* [REQUIRED WORK]: Leave out any pictures and transcribe all other data below exactly.

----

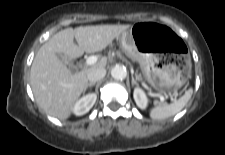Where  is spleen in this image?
I'll use <instances>...</instances> for the list:
<instances>
[{
  "mask_svg": "<svg viewBox=\"0 0 225 155\" xmlns=\"http://www.w3.org/2000/svg\"><path fill=\"white\" fill-rule=\"evenodd\" d=\"M192 93V89H189L177 101L171 104L159 105L152 108L150 111V117L154 120H162L174 116L186 106L192 96Z\"/></svg>",
  "mask_w": 225,
  "mask_h": 155,
  "instance_id": "obj_1",
  "label": "spleen"
}]
</instances>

----

* [ANSWER]:
Where  is spleen in this image?
I'll use <instances>...</instances> for the list:
<instances>
[{
  "mask_svg": "<svg viewBox=\"0 0 225 155\" xmlns=\"http://www.w3.org/2000/svg\"><path fill=\"white\" fill-rule=\"evenodd\" d=\"M192 93V89H189L177 101L171 104L159 105L152 108L150 111V117L154 120H162L174 116L186 106L192 96Z\"/></svg>",
  "mask_w": 225,
  "mask_h": 155,
  "instance_id": "obj_1",
  "label": "spleen"
}]
</instances>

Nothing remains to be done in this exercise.